The computational procedure of Feng-Doolittle method is described as below:
(a) Construct a half-matrix of n (n-1) distances between all pairs of n sequences using standard pair wise alignment of dynamic programming method.
(b) Construct a phylogeny tree from the distance matrix using a tree clustering algorithm, which gives a representation of the relationships between the sequences. In this tree, sequences that are similar are arranged close to each other, and sequences that are dissimilar are arranged further away.

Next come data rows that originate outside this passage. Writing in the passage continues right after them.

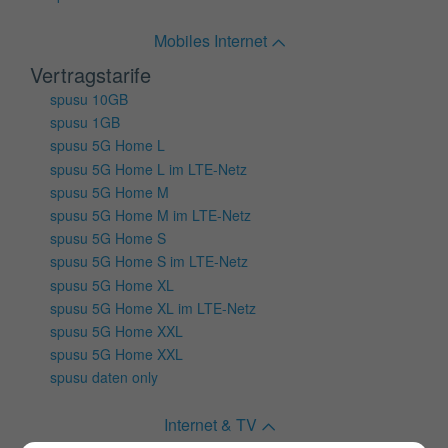
Mobiles Internet
Vertragstarife
spusu 10GB
spusu 1GB
spusu 5G Home L
spusu 5G Home L im LTE-Netz
spusu 5G Home M
spusu 5G Home M im LTE-Netz
spusu 5G Home S
spusu 5G Home S im LTE-Netz
spusu 5G Home XL
spusu 5G Home XL im LTE-Netz
spusu 5G Home XXL
spusu 5G Home XXL
spusu daten only
Internet & TV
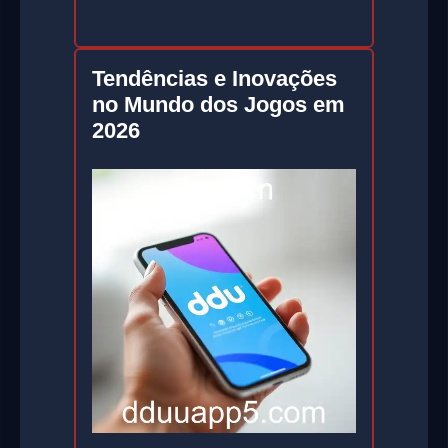
Tendências e Inovações
no Mundo dos Jogos em
2026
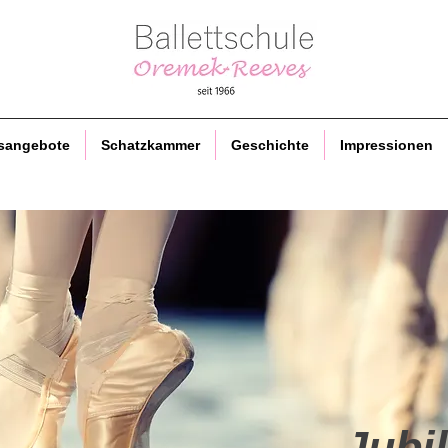
Jubi
sangebote
Schatzkammer
Geschichte
Impressionen
Jubi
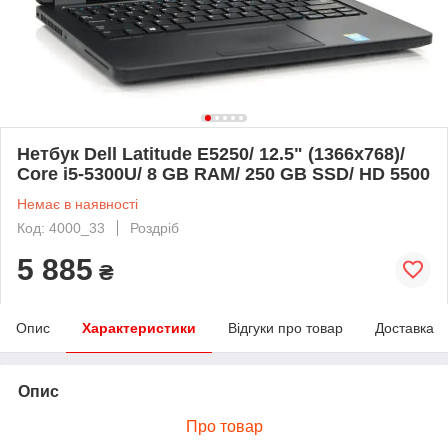
Нетбук Dell Latitude E5250/ 12.5" (1366x768)/
Core i5-5300U/ 8 GB RAM/ 250 GB SSD/ HD 5500
Немає в наявності
Код: 4000_33
Роздріб
5 885
₴
Опис
Характеристики
Відгуки про товар
Доставка
Опис
Про товар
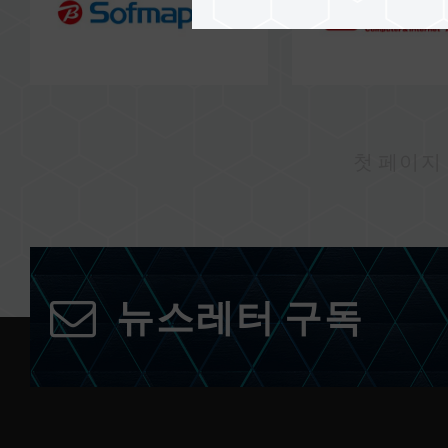
첫 페이지
뉴스레터 구독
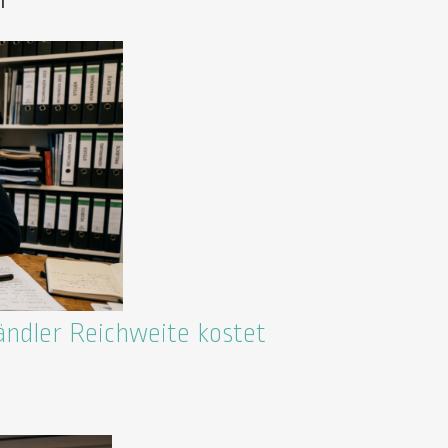
ändler Reichweite kostet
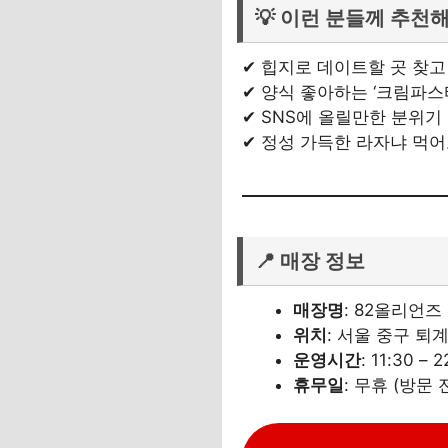
💡 이런 분들께 추천해
✔ 힙지로 데이트할 곳 찾고
✔ 양식 좋아하는 ‘크림파스
✔ SNS에 올릴만한 분위기
✔ 정성 가득한 라자냐 먹어
📍 매장 정보
매장명
: 82올리언즈
위치
: 서울 중구 퇴계
운영시간
: 11:30 –
휴무일
: 무휴 (방문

(c) The nearest two sequences as indicated by the guide tree are aligned using a pair wise alignment method. The next nearest sequence is then added to this alignment, and so on, until all sequences are part of the MSA. The procedure continues iteratively.
Using the above procedure for the respective protein sequences shown in Figure 1, the pair-wise similarity scores are constructed using CLUSTALW. The half matrix of n (n-1) distances between all pairs of five sequences using standard pair-wise alignment is shown in Table 2. Based on the pair-wise similarity scores, the phylogeny tree obtained is shown in Figure 2.

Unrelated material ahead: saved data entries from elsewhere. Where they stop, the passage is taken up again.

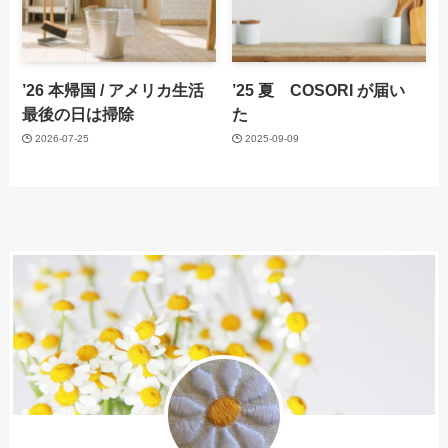
’26 本帰国 / アメリカ生活
’25 夏 COSORI が届い
最後の日は掃除
た
2026-07-25
2025-09-09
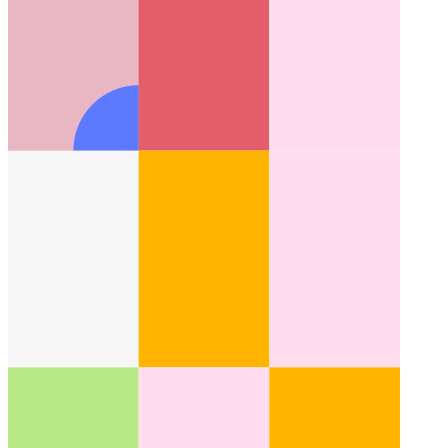
מהו דפוס ממשק משתמש?
מבט על היבט חדש בעיצוב ממשק
המשתמש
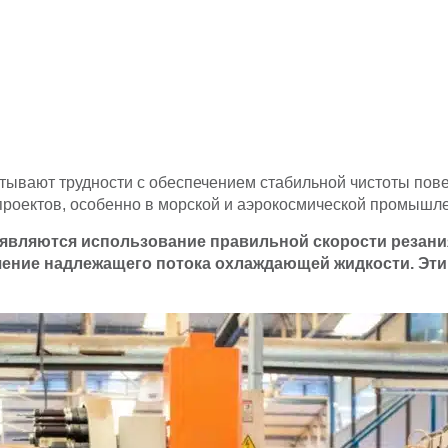
ывают трудности с обеспечением стабильной чистоты повер
проектов, особенно в морской и аэрокосмической промышл
ляются использование правильной скорости резания (
чение надлежащего потока охлаждающей жидкости. Эти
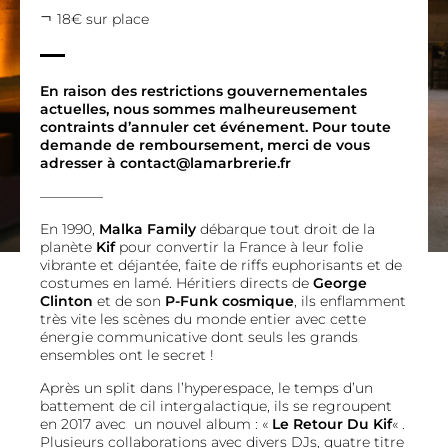
18€ sur place
En raison des restrictions gouvernementales
actuelles, nous sommes malheureusement
contraints d’annuler cet événement. Pour toute
demande de remboursement, merci de vous
adresser à contact@lamarbrerie.fr
————–
En 1990,
Malka Family
débarque tout droit de la
planète
Kif
pour convertir la France à leur folie
vibrante et déjantée, faite de riffs euphorisants et de
costumes en lamé. Héritiers directs de
George
Clinton
et de son
P-Funk cosmique
, ils enflamment
très vite les scènes du monde entier avec cette
énergie communicative dont seuls les grands
ensembles ont le secret !
Après un split dans l’hyperespace, le temps d’un
battement de cil intergalactique, ils se regroupent
en 2017 avec un nouvel album : «
Le Retour Du Kif
« .
Plusieurs collaborations avec divers DJs, quatre titre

The final step of this algorithm was implemented with the support of EMBOSS, a tool for pair-wise sequence alignment. In this illustration, the nearest two sequences as indicated in phylogeny tree are initially aligned using a standard pair-wise alignment method. The next nearest sequences is then added to this alignment, and continues, until five sequences are part of the multiple sequence alignment method. Then, the pair-wise similarity scores with default parameters are performed using a standard dynamic programming method, called Needleman-Wunsch. The respective results are shown in Table 3.

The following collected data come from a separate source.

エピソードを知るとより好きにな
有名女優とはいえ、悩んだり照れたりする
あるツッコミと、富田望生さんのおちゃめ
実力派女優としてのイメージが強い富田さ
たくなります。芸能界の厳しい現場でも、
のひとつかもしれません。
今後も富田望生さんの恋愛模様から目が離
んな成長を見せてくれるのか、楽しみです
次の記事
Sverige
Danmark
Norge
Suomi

3. Results and Discussions:
The paper used the Uni-Prot database for testing the performance of multiple sequence alignment by implementing CLUSTAL program. To fulfill the goal, the computational tasks are presented in two sections. Section 1 presents the theoretical view of multiple sequence alignment and its applications are outlined in the form of literature survey. Section 2 describes the data source (presented in Table 1) and analysis of progressive or hierarchical method to MSA, called Feng-Doolittle algorithm. A general procedure for aligning those sequences are discussed in Section 2(b) and Figure 1 shows how multiple alignments are performed using this tool with default parameters for the data sequences.
In Section 2(C), the computational work is carried out step-by-step procedure. Initially, the pair-wise similarity scores between all pairs of sequences are determined using a standard pair-wise dynamic programming method possessing a half matrix of n (n-1) distances, where n = 5. The respective result was shown in Table 2. Secondly, based on the similarity scores obtained in Table 2, CLUSTALW produced a phylogeny tree used to infer biologically relevant phylogenetic relationships between the sequences. The result is shown in Figure 2.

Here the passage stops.